Task:
Nothing but the pictures is dropped; write out all the remaining data below exactly.

Records to use:

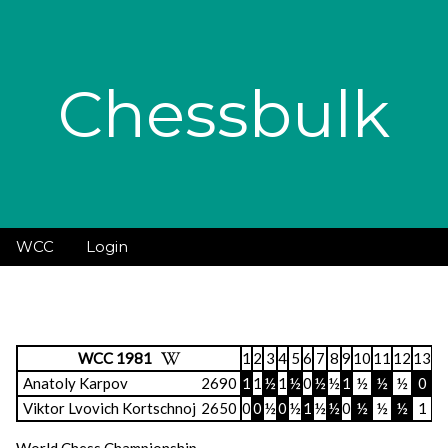
Chessbulk
WCC
Login
WCC 1981
1
2
3
4
5
6
7
8
9
10
11
12
13
1
Anatoly Karpov
2690
1
1
½
1
½
0
½
½
1
½
½
½
0
1
Viktor Lvovich Kortschnoj
2650
0
0
½
0
½
1
½
½
0
½
½
½
1
0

Exercise output:
Chessbulk
WCC
Login
WCC 1981
1
2
3
4
5
6
7
8
9
10
11
12
13
1
Anatoly Karpov
2690
1
1
½
1
½
0
½
½
1
½
½
½
0
1
Viktor Lvovich Kortschnoj
2650
0
0
½
0
½
1
½
½
0
½
½
½
1
0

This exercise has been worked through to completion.